Closely Watched Trains [Ostře sledované vlaky] and the Fiction of Hrabal
Closely Watched Trains, or Closely Observed Trains as it’s commonly translated in British publications, is probably Hrabal’s most famous text. He wrote the novella in 1965, but the text looks back to the German occupation of Czechoslovakia during World War II. It tells the farcical story of Miloš Hrma, a young railway station guard, who deals absurdly with Nazi collaboration, bureaucratic rubberstamping, and totalitarian resistance. The text was adapted into a film a year later by the famous Czech New Wave director Jiří Menzel, and it won the Best Foreign Language Oscar at the Academy Awards in 1968.
A few years later, Hrabal returned again to World War II-era Prague. His novel I Served the King of England [Obsluhoval jsem anglického krále] (1971) traces the experiences of Ditě, a Czech hotel employee who dreams of one day being as important as his mentor, a maître d’ at the Hotel Paříž in Nazi-occupied Prague, who once-upon-a-time served the King of England. Not unlike Closely Watched Trains, the novel farcically depicts Ditě’s encounters with German occupiers and sympathizers during a period of stark violence in Europe. More than 40 years after directing the film Closely Watched Trains, Jiří Menzel returned to direct the cinema adaptation of I Served the King of England (2008).
U zlatého tygra (At the Golden Tiger)
No, this isn’t another title of one of Hrabal’s works. Rather, it’s the name of the famous pub on Husova Street in Prague where Hrabal would sit and write his fiction. But it’s not just famous because Hrabal alone sat in the booths. Indeed, the pub turned into a significant meeting place between Hrabal and political figures from across the globe. For instance, in 1994—only three years before his death—Hrabal met then-president Bill Clinton, U.S. ambassador to the U.N. Madeleine Albright, and then-Czech president Václav Havel in his favorite watering hole. When we stopped into U zlatého tygra a handful of years ago, we asked the bartender on duty where Hrabal’s booth was located. He kindly pointed us to the spot where the writer used to sit and even let us take home a few coasters from the pub. We didn’t, however, see any sign of Hrabal’s ghost.

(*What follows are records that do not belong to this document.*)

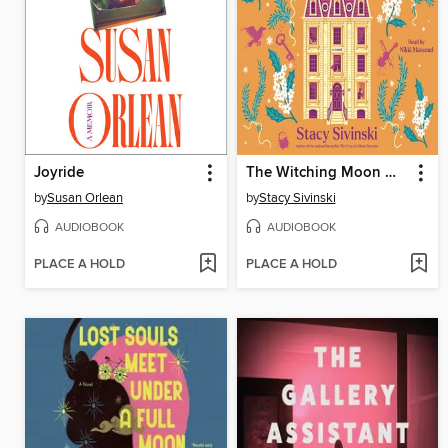
Joyride
The Witching Moon Manor
by
Susan Orlean
by
Stacy Sivinski
AUDIOBOOK
AUDIOBOOK
PLACE A HOLD
PLACE A HOLD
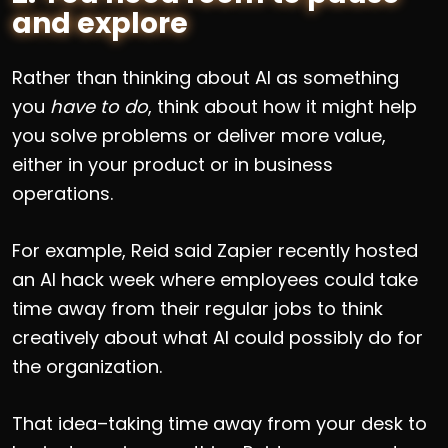
and explore
Rather than thinking about AI as something
you
have to do
, think about how it might help
you solve problems or deliver more value,
either in your product or in business
operations.
For example, Reid said Zapier recently hosted
an AI hack week where employees could take
time away from their regular jobs to think
creatively about what AI could possibly do for
the organization.
That idea–taking time away from your desk to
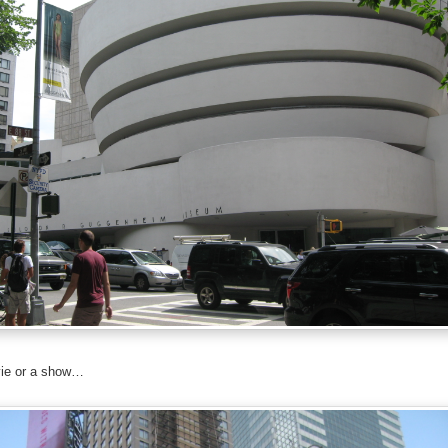
ie or a show…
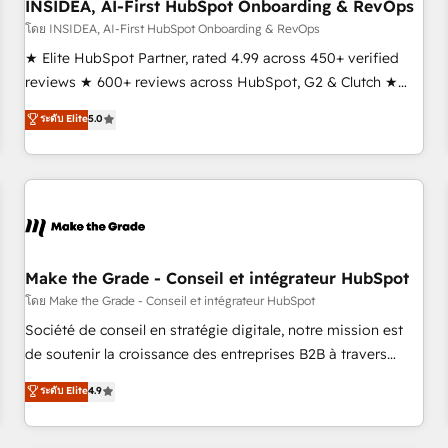
INSIDEA, AI-First HubSpot Onboarding & RevOps
โดย INSIDEA, AI-First HubSpot Onboarding & RevOps
★ Elite HubSpot Partner, rated 4.99 across 450+ verified
reviews ★ 600+ reviews across HubSpot, G2 & Clutch ★
150+ in-house HubSpot-certified experts ★ 1,500+
ระดับ Elite
5.0
implementations across 25+ countries ★ AI-first, RevOps-
led, onboarding-obsessed INSIDEA helps growing
companies turn HubSpot into a revenue engine. We
onboard your team, migrate your data, and build AI-
powered workflows that drive adoption from week one, in
your time zone. What we do: ➤ Onboarding: Live in weeks,
with workflows built around your business, not a template.
Make the Grade - Conseil et intégrateur HubSpot
➤ Migration: Move from any legacy CRM. Zero downtime,
โดย Make the Grade - Conseil et intégrateur HubSpot
full data integrity. ➤ Implementation: Configure HubSpot to
Société de conseil en stratégie digitale, notre mission est
run your revenue process. Sales, marketing, and service
de soutenir la croissance des entreprises B2B à travers
wired together. ➤ AI and Integrations: Layer Breeze AI,
l’acquisition de nouveaux clients, l'intégration CRM et le
ระดับ Elite
4.9
custom agents, and APIs to remove manual work. ➤
développement des revenus auprès de vos comptes
Ongoing Management: Monthly tune-ups, feature rollouts,
existants. En France et à l'international, nous travaillons
adoption coaching. Buying HubSpot, switching to it, or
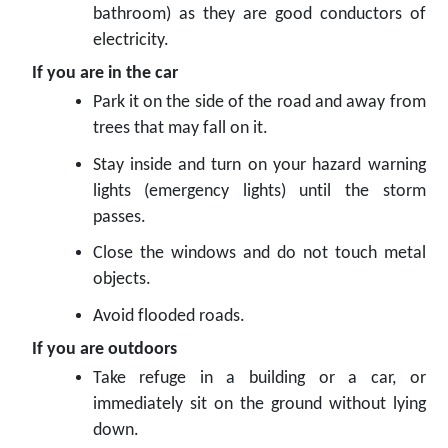
bathroom) as they are good conductors of
electricity.
If you are in the car
Park it on the side of the road and away from
trees that may fall on it.
Stay inside and turn on your hazard warning
lights (emergency lights) until the storm
passes.
Close the windows and do not touch metal
objects.
Avoid flooded roads.
If you are outdoors
Take refuge in a building or a car, or
immediately sit on the ground without lying
down.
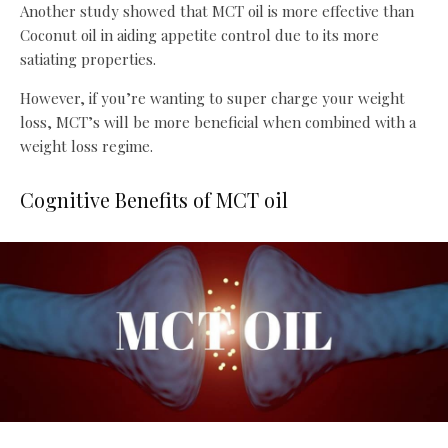
Another study showed that MCT oil is more effective than
Coconut oil in aiding appetite control due to its more
satiating properties.
However, if you’re wanting to super charge your weight
loss, MCT’s will be more beneficial when combined with a
weight loss regime.
Cognitive Benefits of MCT oil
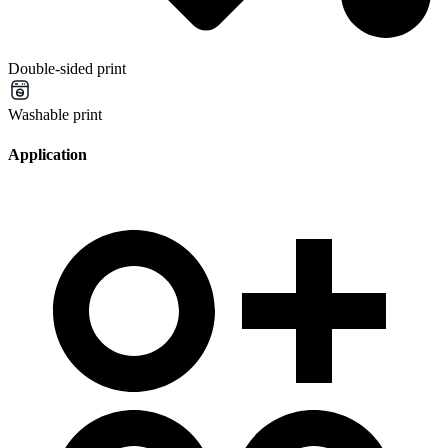
Double-sided print
Washable print
Application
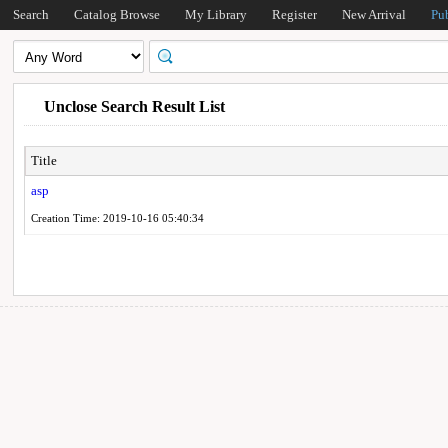
Search
Catalog Browse
My Library
Register
New Arrival
Pu
Unclose Search Result List
Title
asp
Creation Time: 2019-10-16 05:40:34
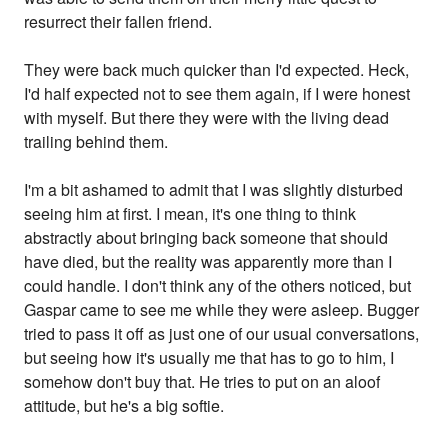
resurrect their fallen friend.
They were back much quicker than I'd expected. Heck,
I'd half expected not to see them again, if I were honest
with myself. But there they were with the living dead
trailing behind them.
I'm a bit ashamed to admit that I was slightly disturbed
seeing him at first. I mean, it's one thing to think
abstractly about bringing back someone that should
have died, but the reality was apparently more than I
could handle. I don't think any of the others noticed, but
Gaspar came to see me while they were asleep. Bugger
tried to pass it off as just one of our usual conversations,
but seeing how it's usually me that has to go to him, I
somehow don't buy that. He tries to put on an aloof
attitude, but he's a big softie.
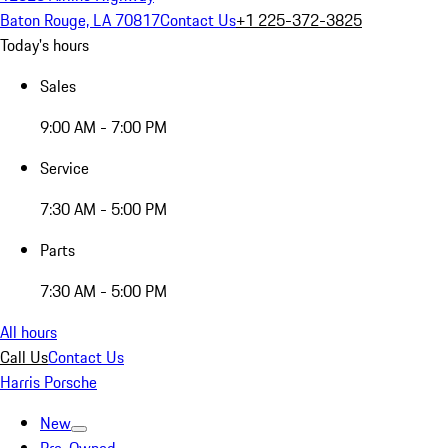
Baton Rouge, LA 70817
Contact Us
+1 225-372-3825
Today's hours
Sales
9:00 AM - 7:00 PM
Service
7:30 AM - 5:00 PM
Parts
7:30 AM - 5:00 PM
All hours
Call Us
Contact Us
Harris Porsche
New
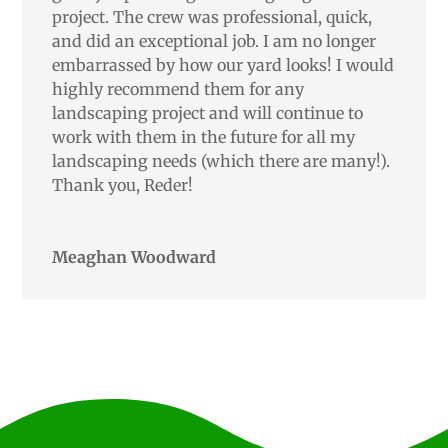
project. The crew was professional, quick,
and did an exceptional job. I am no longer
embarrassed by how our yard looks! I would
highly recommend them for any
landscaping project and will continue to
work with them in the future for all my
landscaping needs (which there are many!).
Thank you, Reder!
Meaghan Woodward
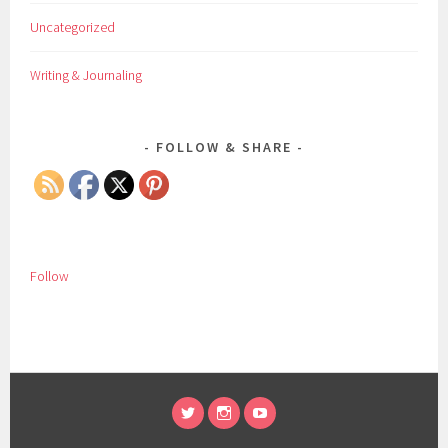
Uncategorized
Writing & Journaling
FOLLOW & SHARE
Follow
TWITTER
INSTAGRAM
YOUTUBE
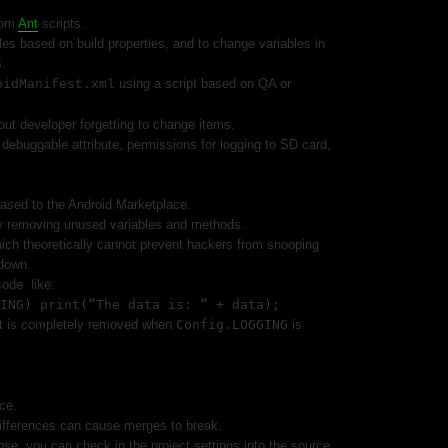
tom
Ant
scripts.
les based on build properties, and to change variables in
s.
using a script based on QA or
oidManifest.xml
ut developer forgetting to change items.
ebuggable attribute, permissions for logging to SD card,
eased to the Android Marketplace.
y removing unused variables and methods.
ch theoretically cannot prevent hackers from snooping
down.
code
like:
ING) print(“The data is: “ + data);
t is completely removed when
Config.LOGGING
is
ce.
ifferences can cause merges to break.
ipse, you can check in the project settings into the source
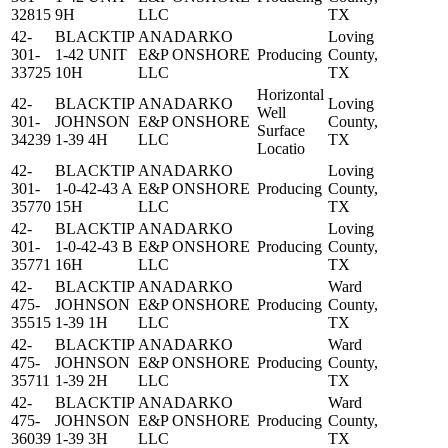
32815
9H
LLC
TX
42-
BLACKTIP
ANADARKO
Loving
301-
1-42 UNIT
E&P ONSHORE
Producing
County,
33725
10H
LLC
TX
Horizontal
42-
BLACKTIP
ANADARKO
Loving
Well
301-
JOHNSON
E&P ONSHORE
County,
Surface
34239
1-39 4H
LLC
TX
Locatio
42-
BLACKTIP
ANADARKO
Loving
301-
1-0-42-43 A
E&P ONSHORE
Producing
County,
35770
15H
LLC
TX
42-
BLACKTIP
ANADARKO
Loving
301-
1-0-42-43 B
E&P ONSHORE
Producing
County,
35771
16H
LLC
TX
42-
BLACKTIP
ANADARKO
Ward
475-
JOHNSON
E&P ONSHORE
Producing
County,
35515
1-39 1H
LLC
TX
42-
BLACKTIP
ANADARKO
Ward
475-
JOHNSON
E&P ONSHORE
Producing
County,
35711
1-39 2H
LLC
TX
42-
BLACKTIP
ANADARKO
Ward
475-
JOHNSON
E&P ONSHORE
Producing
County,
36039
1-39 3H
LLC
TX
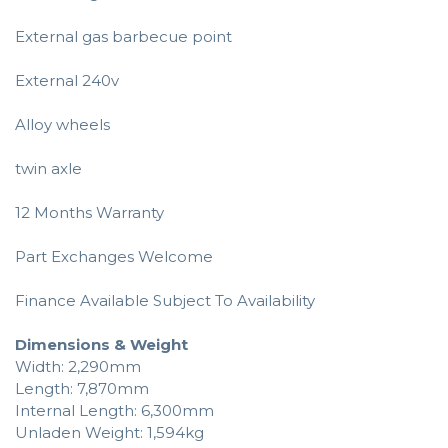
External gas barbecue point
External 240v
Alloy wheels
twin axle
12 Months Warranty
Part Exchanges Welcome
Finance Available Subject To Availability
Dimensions & Weight
Width: 2,290mm
Length: 7,870mm
Internal Length: 6,300mm
Unladen Weight: 1,594kg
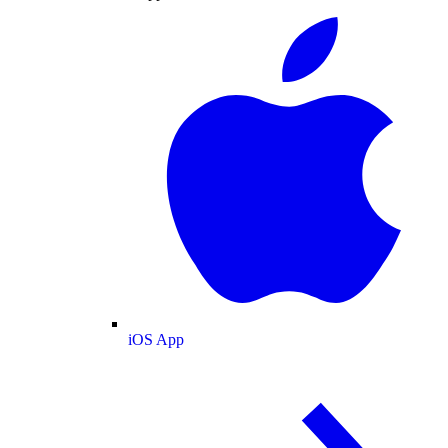
iOS App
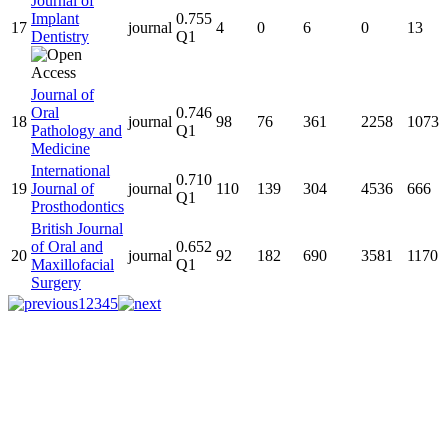
Journal of
Implant
0.755
17
journal
4
0
6
0
13
Dentistry
Q1
Journal of
Oral
0.746
18
journal
98
76
361
2258
1073
Pathology and
Q1
Medicine
International
0.710
19
Journal of
journal
110
139
304
4536
666
Q1
Prosthodontics
British Journal
of Oral and
0.652
20
journal
92
182
690
3581
1170
Maxillofacial
Q1
Surgery
1
2
3
4
5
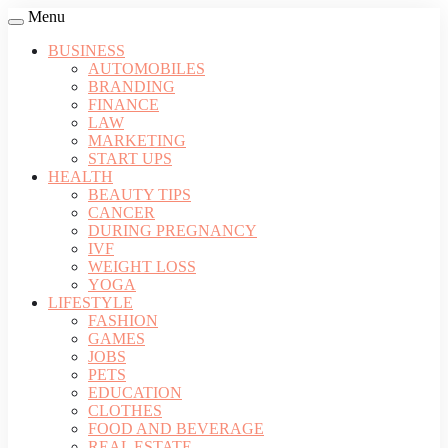
Menu
BUSINESS
AUTOMOBILES
BRANDING
FINANCE
LAW
MARKETING
START UPS
HEALTH
BEAUTY TIPS
CANCER
DURING PREGNANCY
IVF
WEIGHT LOSS
YOGA
LIFESTYLE
FASHION
GAMES
JOBS
PETS
EDUCATION
CLOTHES
FOOD AND BEVERAGE
REAL ESTATE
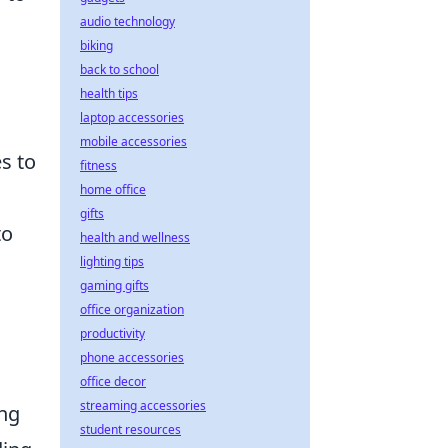
audio technology
biking
back to school
health tips
laptop accessories
mobile accessories
s to
fitness
home office
gifts
to
health and wellness
lighting tips
gaming gifts
office organization
productivity
phone accessories
office decor
streaming accessories
ing
student resources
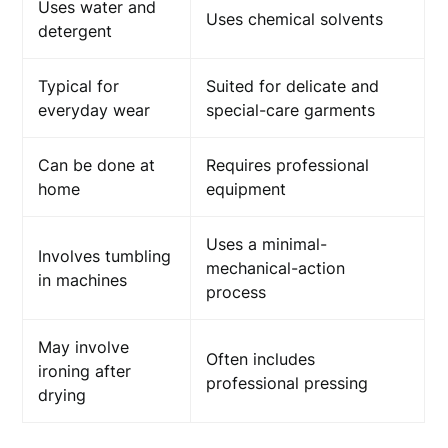
Uses water and
Uses chemical solvents
detergent
Typical for
Suited for delicate and
everyday wear
special-care garments
Can be done at
Requires professional
home
equipment
Uses a minimal-
Involves tumbling
mechanical-action
in machines
process
May involve
Often includes
ironing after
professional pressing
drying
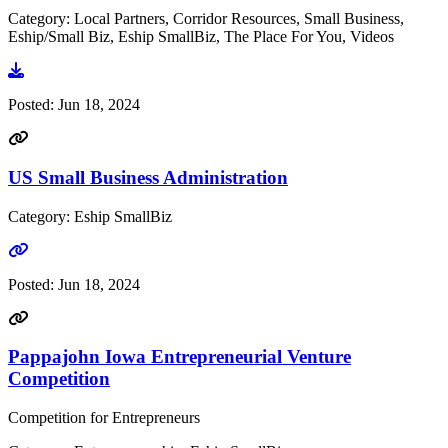
Category: Local Partners, Corridor Resources, Small Business,
Eship/Small Biz, Eship SmallBiz, The Place For You, Videos
Go to video
Posted:
Jun 18, 2024
US Small Business Administration
Category: Eship SmallBiz
Go to link
Posted:
Jun 18, 2024
Pappajohn Iowa Entrepreneurial Venture
Competition
Competition for Entrepreneurs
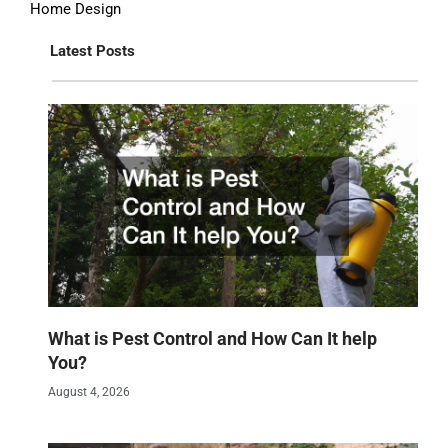
Home Design
Latest Posts
What is Pest Control and How Can It help
You?
August 4, 2026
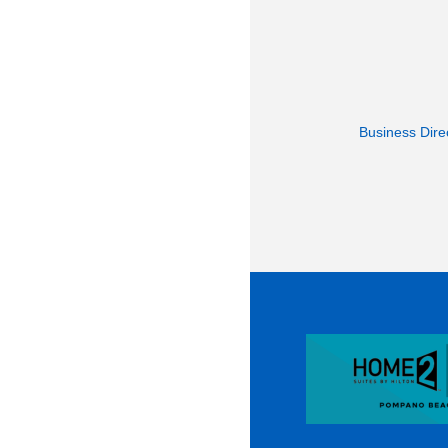
Business Dire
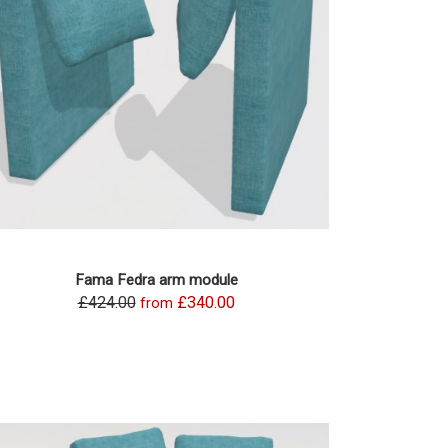
Fama Fedra arm module
£424.00
£340.00
from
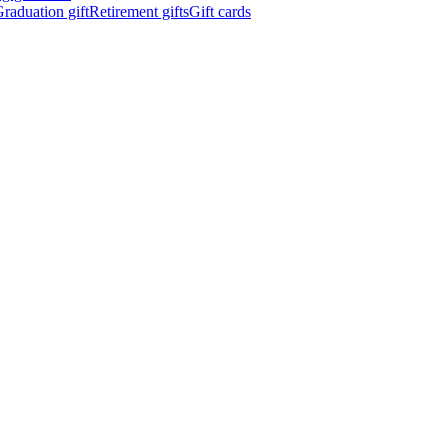
raduation gift
Retirement gifts
Gift cards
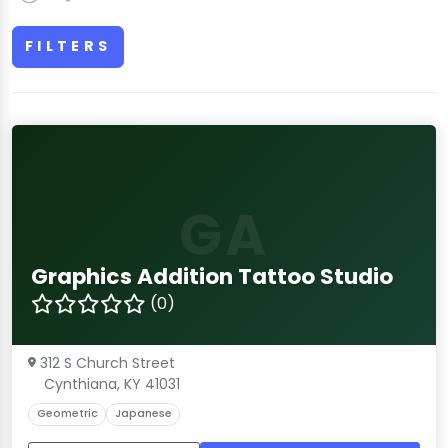
FILTERS
GA
Graphics Addition Tattoo Studio
(0)
312 S Church Street
Cynthiana, KY 41031
Geometric
Japanese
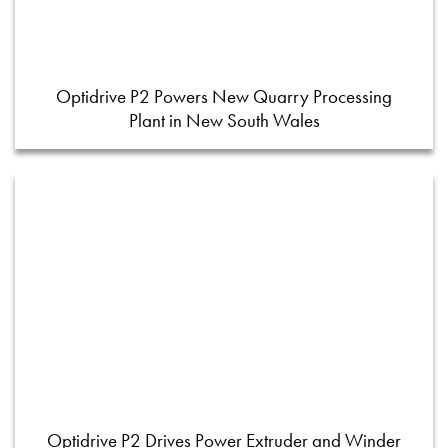
Optidrive P2 Powers New Quarry Processing
Plant in New South Wales
Optidrive P2 Drives Power Extruder and Winder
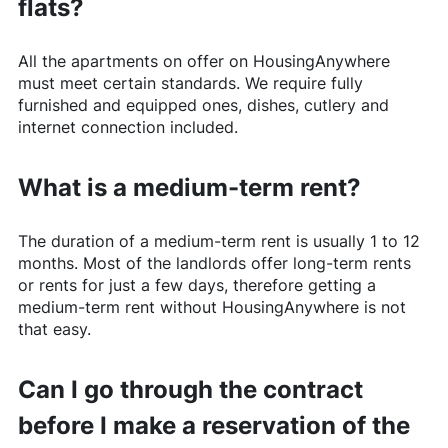
flats?
All the apartments on offer on
HousingAnywhere
must meet certain standards. We require fully
furnished and equipped ones, dishes, cutlery and
internet connection included.
What is a medium-term rent?
The duration of a medium-term rent is usually 1 to 12
months. Most of the landlords offer long-term rents
or rents for just a few days, therefore getting a
medium-term rent without
HousingAnywhere
is not
that easy.
Can I go through the contract
before I make a reservation of the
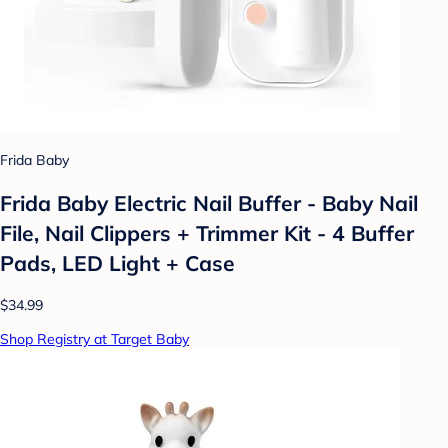
Frida Baby
Frida Baby Electric Nail Buffer - Baby Nail
File, Nail Clippers + Trimmer Kit - 4 Buffer
Pads, LED Light + Case
$34.99
Shop Registry at Target Baby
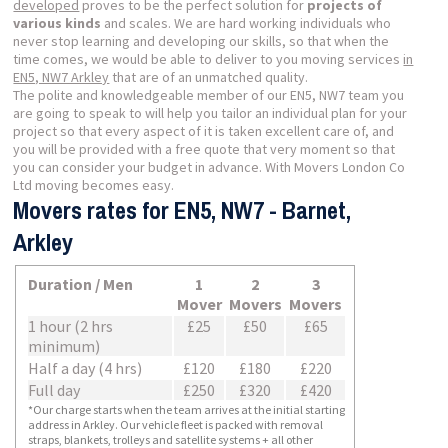
developed
proves to be the perfect solution for
projects of
various kinds
and scales. We are hard working individuals who
never stop learning and developing our skills, so that when the
time comes, we would be able to deliver to you moving services
in
EN5, NW7 Arkley
that are of an unmatched quality.
The polite and knowledgeable member of our EN5, NW7 team you
are going to speak to will help you tailor an individual plan for your
project so that every aspect of it is taken excellent care of, and
you will be provided with a free quote that very moment so that
you can consider your budget in advance. With Movers London Co
Ltd moving becomes easy.
Movers rates for EN5, NW7 - Barnet,
Arkley
Duration / Men
1
2
3
Mover
Movers
Movers
1 hour (2 hrs
£25
£50
£65
minimum)
Half a day (4 hrs)
£120
£180
£220
Full day
£250
£320
£420
*Our charge starts when the team arrives at the initial starting
address in Arkley. Our vehicle fleet is packed with removal
straps, blankets, trolleys and satellite systems + all other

In some cases, the phrase “life imitates art” appears to ring true. In 1997, newspapers reported that Hrabal died after falling from a Czech hospital window while attempting to feed pigeons. The seemingly farcical nature of his death speaks to the characters and narratives he developed during his lifetime, emphasizing that life is funny, absurd, and ultimately brief. Why should you read the work of Bohumil Hrabal? We can’t think of another writer who has so deftly contended with the inherent absurdity of modern existence in ways that still manage to showcase love, humor, and beauty. In honor of Hrabal’s birthday month, seek out one of his works of fiction to add to your collection.